The best place in the world to feel lonely is a hotel room.
The soft yet unfamiliar bed, the nice but somehow lacking view from the window, the mini-fridges with their mini-refreshments, and the impeccably clean bathroom with the tiny packets of soap and shampoo; these were the sights Tiffany was accustomed to, and it all made her feel lonely.
It was even worse when she was staying in an airport hotel. The sounds of the planes traveling through the air above her would echo in her head, somehow reminding her that she was far away from home.
But Tiffany didn’t know where to find her home anymore. She had an apartment, but it was so rarely used and only used because it was close to her office building, it hardly felt like a real, good, warm home to go back to at the end of a long work day.
And so Tiffany was lonely. She sat in the hotel room, perched on the end of the hotel bed, absently flicking hotel peanuts into the hotel ashtray some distance away on the hotel coffee table. The peanuts had seemed like a good snack at first, even at their expensive price, but to her they tasted like air and nothing more.
She had a meeting in less than twenty minutes. It was an important meeting, a fact which she was reminded of with every thick tick and tock of the hotel clock.
A month ago she had been in another hotel room, listening to the same ticking of a hotel clock. The sharpness had pervaded the midnight silence, but she didn’t mind it in the slightest, because she was staring at Taeyeon. Taeyeon, who had fallen asleep after much tossing and turning and quiet deliberating, whose closed eyes were now relaxed as she finally rested well. The stress still haunted her features, crinkling a little line between her eyebrows, and Tiffany resisted the powerful, almost overwhelming urge to reach across the bed and comfort her. She had to resist. Taeyeon was not from the same empty, routine world as Tiffany. Taeyeon had the freedom, the chance to find the happiness that Tiffany had somehow misplaced at some point earlier during her youth.
The rented car had no smell. She took a deep breath as she clicked the door shut behind her, but nothing was there. The files in her hand hit the passenger seat as the rest of her body moved through the motions of igniting the car’s engine.
I’m in a rented car, with a hotel room close by. I’m thinking of you because when I’m away from home, I think of home, and you are my home. I’ve never spent as much time in one location as I have in your heart. I miss you. I love you.
Next week she would be in another hotel room. It had been amusing at first, entertaining, to be able to travel so much at her young age. She was seeing new places, feeling new atmospheres. She would take a lengthy series of photos of every little thing in the hotel room, in the rented car, on the streets as she drove to meetings and conferences and those all-important career opportunities that kept her moving onwards and upwards. But after so many rolls of pictures, the excitement wore off and disappeared altogether. She knew these places, she knew these feelings, and they were not all that fascinating anymore.
Please stop contacting me. It hurts me to see you so hurt because I’m hurting you. Do you understand? Maybe it only makes sense to me because I’m drunk. These bottles are tiny and expensive but hotel liquor is not all that bad after all. Please stop calling me, finding out what country I’m in, using your credit card to come visit me. Just don’t. You know how much I miss you and that is all I can give you anymore.
Tiffany was good at what she did. Organisations right around the world wanted her expertise, her knowledge and ideas, her reputation for fixing and mixing and sending every business she worked with to the top. She thought she should stick to what she was good at, keep doing what she knew to do, because it was all she had in the end.
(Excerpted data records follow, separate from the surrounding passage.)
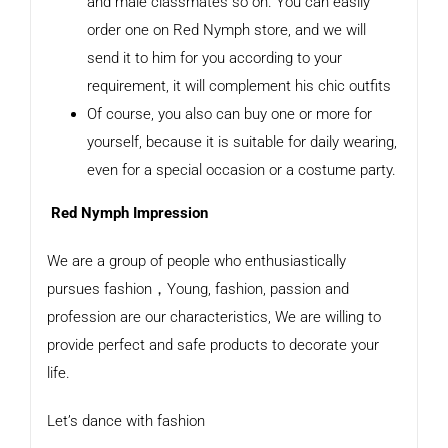
and male classmates so on. You can easily
order one on Red Nymph store, and we will
send it to him for you according to your
requirement, it will complement his chic outfits
Of course, you also can buy one or more for
yourself, because it is suitable for daily wearing,
even for a special occasion or a costume party.
Red Nymph Impression
We are a group of people who enthusiastically
pursues fashion，Young, fashion, passion and
profession are our characteristics, We are willing to
provide perfect and safe products to decorate your
life.
Let’s dance with fashion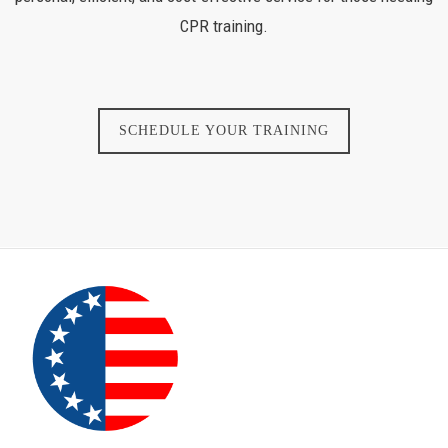
CPR training.
SCHEDULE YOUR TRAINING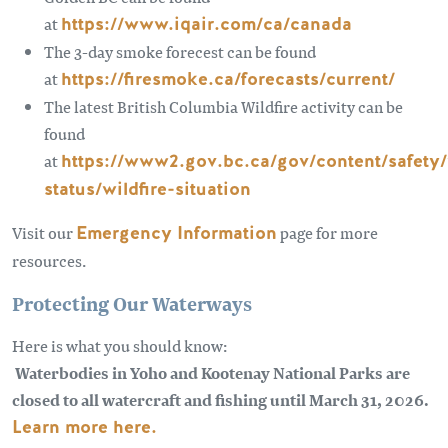
at
https://www.iqair.com/ca/canada
The 3-day smoke forecest can be found
at
https://firesmoke.ca/forecasts/current/
The latest British Columbia Wildfire activity can be
found
at
https://www2.gov.bc.ca/gov/content/safety/w
status/wildfire-situation
Visit our
Emergency Information
page for more
resources.
Protecting Our Waterways
Here is what you should know:
Waterbodies in Yoho and Kootenay National Parks are
closed to all watercraft and fishing until March 31, 2026.
Learn more here.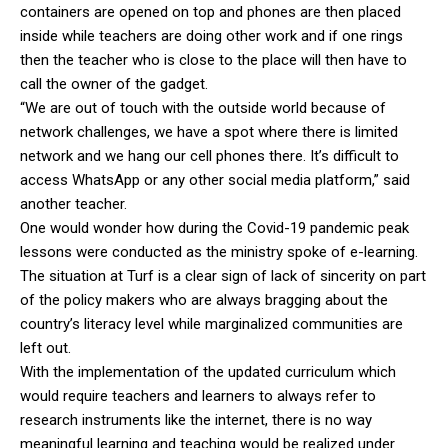
containers are opened on top and phones are then placed
inside while teachers are doing other work and if one rings
then the teacher who is close to the place will then have to
call the owner of the gadget.
“We are out of touch with the outside world because of
network challenges, we have a spot where there is limited
network and we hang our cell phones there. It’s difficult to
access WhatsApp or any other social media platform,” said
another teacher.
One would wonder how during the Covid-19 pandemic peak
lessons were conducted as the ministry spoke of e-learning.
The situation at Turf is a clear sign of lack of sincerity on part
of the policy makers who are always bragging about the
country’s literacy level while marginalized communities are
left out.
With the implementation of the updated curriculum which
would require teachers and learners to always refer to
research instruments like the internet, there is no way
meaningful learning and teaching would be realized under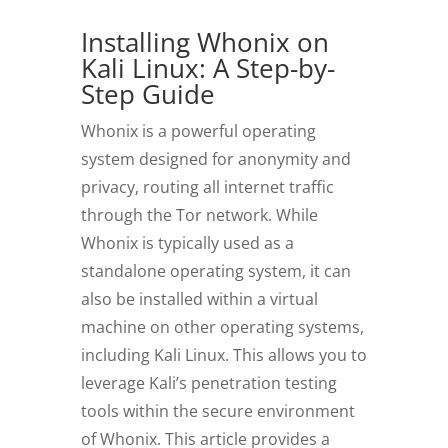
Installing Whonix on
Kali Linux: A Step-by-
Step Guide
Whonix is a powerful operating
system designed for anonymity and
privacy, routing all internet traffic
through the Tor network.
While
Whonix is typically used as a
standalone operating system, it can
also be installed within a virtual
machine on other operating systems,
including Kali Linux. This allows you to
leverage Kali’s penetration testing
tools within the secure environment
of Whonix. This article provides a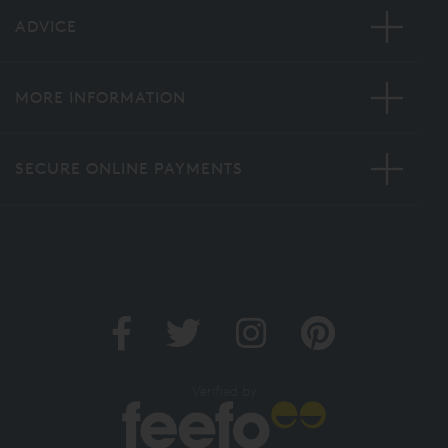
ADVICE
MORE INFORMATION
SECURE ONLINE PAYMENTS
Verified by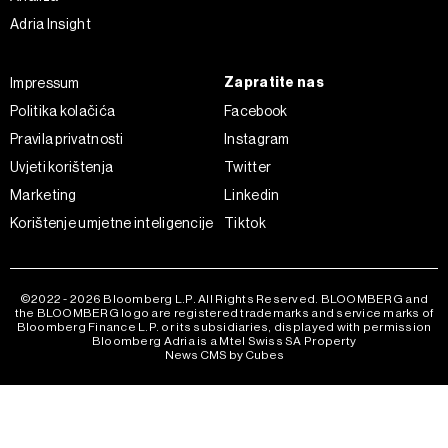
kojem trenutku povući bez negativnih posljedica.
Adria Insight
Zapratite nas
Impressum
Politika kolačića
Facebook
Pravila privatnosti
Instagram
Uvjeti korištenja
Twitter
Marketing
Linkedin
Korištenje umjetne inteligencije
Tiktok
©2022 - 2026 Bloomberg L.P. All Rights Reserved. BLOOMBERG and
the BLOOMBERG logo are registered trademarks and service marks of
Bloomberg Finance L.P. or its subsidiaries, displayed with permission
Bloomberg Adria is a Mtel Swiss SA Property
News CMS by Cubes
She was stuck in traffic again, staring at the blaring red light that kept her from her journey. Whenever she wasn’t moving, her thoughts turned to Taeyeon. It was simply the way it was. She needed to be moving at all times or else she would think about Taeyeon.
I’m sick of it. I don’t like the empty warmth of hotel rooms, the quiet throbbing of a rented engine. I like you. I like the way you hold me and smile at me and it’s been an eternity since I’ve seen you, and even longer since I’ve seen you smile. Smile for me?
When Tiffany got back to her hotel room late that evening, she tipped back a little bottle of something boozy and tossed her jacket over the back of a chair.
Then she got around to flicking on the light switch.
And then she answered the knock on the door.
And Taeyeon stood there, brighter than the day had been, grinning like a hooligan. She seemed to know exactly what Tiffany was about to say, because she hopped into the room before Tiffany could even think to close it, and she wrapped Tiffany in a warm, wonderful hug.
“I know you don’t think this is good for us,” she said right away, without wasting time on small talk or excuses. “I know you think this is an unhealthy relationship, being apart all the time with no end in sight. You’re right, in a way. But we’re not dead, and this relationship isn’t dead.”
Tiffany sighed. It was the weary sigh she always brought out, almost automatically now, whenever they discussed it. It was the sigh that carried her sadness, her love. Taeyeon knew it as well as she did, sound for sound, unspoken word for word.
She didn’t bother to continue with anything else. She simply circled her arms around Taeyeon and tucked them together.
Sometimes, a hotel room can be the best place to feel like being in a separate little world of your own.